Program in Bioinformatics and Integrative Biology, University of Massachusetts Medical School, Worcester, Massachusetts 01605, USA.
Proteins. 2011 Aug;79(8):2467-74. doi: 10.1002/prot.23070. Epub 2011 Jun 1.
Proteins often undergo conformational changes when binding to each other. A major fraction of backbone conformational changes involves motion on the protein surface, particularly in loops. Accounting for the motion of protein surface loops represents a challenge for protein-protein docking algorithms. A first step in addressing this challenge is to distinguish protein surface loops that are likely to undergo backbone conformational changes upon protein-protein binding (mobile loops) from those that are not (stationary loops). In this study, we developed a machine learning strategy based on support vector machines (SVMs). Our SVM uses three features of loop residues in the unbound protein structures-Ramachandran angles, crystallographic B-factors, and relative accessible surface area-to distinguish mobile loops from stationary ones. This method yields an average prediction accuracy of 75.3% compared with a random prediction accuracy of 50%, and an average of 0.79 area under the receiver operating characteristic (ROC) curve using cross-validation. Testing the method on an independent dataset, we obtained a prediction accuracy of 70.5%. Finally, we applied the method to 11 complexes that involve members from the Ras superfamily and achieved prediction accuracy of 92.8% for the Ras superfamily proteins and 74.4% for their binding partners.

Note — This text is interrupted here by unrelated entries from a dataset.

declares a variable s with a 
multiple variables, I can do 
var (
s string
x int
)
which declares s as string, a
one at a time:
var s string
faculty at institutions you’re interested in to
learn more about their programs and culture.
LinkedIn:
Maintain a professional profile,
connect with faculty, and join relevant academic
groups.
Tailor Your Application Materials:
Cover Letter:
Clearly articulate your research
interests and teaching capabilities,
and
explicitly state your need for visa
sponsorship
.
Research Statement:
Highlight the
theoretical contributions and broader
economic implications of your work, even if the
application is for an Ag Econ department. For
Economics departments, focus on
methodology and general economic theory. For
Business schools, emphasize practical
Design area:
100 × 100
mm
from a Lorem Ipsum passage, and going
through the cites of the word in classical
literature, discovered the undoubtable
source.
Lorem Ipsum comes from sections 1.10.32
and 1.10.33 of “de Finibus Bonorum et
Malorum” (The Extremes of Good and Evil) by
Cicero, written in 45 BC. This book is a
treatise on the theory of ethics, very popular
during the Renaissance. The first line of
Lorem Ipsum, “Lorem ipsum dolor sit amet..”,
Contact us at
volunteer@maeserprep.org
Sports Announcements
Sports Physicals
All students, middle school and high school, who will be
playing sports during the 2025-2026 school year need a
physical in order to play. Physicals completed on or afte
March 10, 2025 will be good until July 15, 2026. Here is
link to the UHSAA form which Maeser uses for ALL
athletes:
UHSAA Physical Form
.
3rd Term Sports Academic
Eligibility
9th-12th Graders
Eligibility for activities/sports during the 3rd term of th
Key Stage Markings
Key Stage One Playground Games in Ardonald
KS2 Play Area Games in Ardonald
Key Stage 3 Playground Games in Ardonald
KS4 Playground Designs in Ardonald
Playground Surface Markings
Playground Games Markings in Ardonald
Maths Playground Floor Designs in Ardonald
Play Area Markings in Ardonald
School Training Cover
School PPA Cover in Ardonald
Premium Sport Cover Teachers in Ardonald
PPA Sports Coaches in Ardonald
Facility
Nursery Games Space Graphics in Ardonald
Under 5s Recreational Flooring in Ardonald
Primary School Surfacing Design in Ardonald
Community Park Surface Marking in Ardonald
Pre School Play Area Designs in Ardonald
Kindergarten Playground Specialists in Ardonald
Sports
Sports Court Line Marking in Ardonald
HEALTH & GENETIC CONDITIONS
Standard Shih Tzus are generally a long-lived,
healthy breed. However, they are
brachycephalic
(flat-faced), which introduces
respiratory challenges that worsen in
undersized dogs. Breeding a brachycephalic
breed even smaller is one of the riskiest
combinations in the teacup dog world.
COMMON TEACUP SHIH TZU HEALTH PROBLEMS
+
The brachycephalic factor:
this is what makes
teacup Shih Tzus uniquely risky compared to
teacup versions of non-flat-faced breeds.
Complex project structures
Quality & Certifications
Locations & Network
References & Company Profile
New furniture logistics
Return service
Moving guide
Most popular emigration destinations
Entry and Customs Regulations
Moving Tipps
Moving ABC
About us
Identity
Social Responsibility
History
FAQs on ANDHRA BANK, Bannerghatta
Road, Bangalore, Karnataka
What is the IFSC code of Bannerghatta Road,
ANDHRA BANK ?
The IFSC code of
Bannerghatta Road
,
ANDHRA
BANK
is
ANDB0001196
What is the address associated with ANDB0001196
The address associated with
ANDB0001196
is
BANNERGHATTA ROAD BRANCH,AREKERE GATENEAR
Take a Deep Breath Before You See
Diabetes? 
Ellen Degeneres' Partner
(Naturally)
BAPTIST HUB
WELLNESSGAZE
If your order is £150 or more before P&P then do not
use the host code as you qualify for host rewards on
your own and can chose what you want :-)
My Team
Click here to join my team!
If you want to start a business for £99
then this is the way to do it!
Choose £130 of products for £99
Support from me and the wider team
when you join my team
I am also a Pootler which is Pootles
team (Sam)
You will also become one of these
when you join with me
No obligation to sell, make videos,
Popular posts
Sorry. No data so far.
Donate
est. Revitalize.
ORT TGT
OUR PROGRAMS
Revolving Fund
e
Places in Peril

蛋白质在相互结合时通常会发生构象变化。构象变化的主要部分涉及蛋白质表面的运动,特别是在环上。对于蛋白质-蛋白质对接算法来说,解释蛋白质表面环的运动是一个挑战。解决这一挑战的第一步是区分在蛋白质-蛋白质结合时可能发生骨架构象变化的蛋白质表面环(移动环)和那些不发生变化的环(固定环)。在这项研究中,我们开发了一种基于支持向量机(SVM)的机器学习策略。我们的 SVM 使用未结合蛋白质结构中环残基的三个特征——Ramachandran 角、晶体学 B 因子和相对可及表面积——来区分移动环和固定环。与随机预测的 50%相比,该方法的平均预测准确率为 75.3%,交叉验证的平均接收者操作特征(ROC)曲线下面积为 0.79。在独立数据集上测试该方法,我们得到的预测准确率为 70.5%。最后,我们将该方法应用于 11 个涉及 Ras 超家族成员的复合物,对 Ras 超家族蛋白质的预测准确率为 92.8%,对其结合伴侣的预测准确率为 74.4%。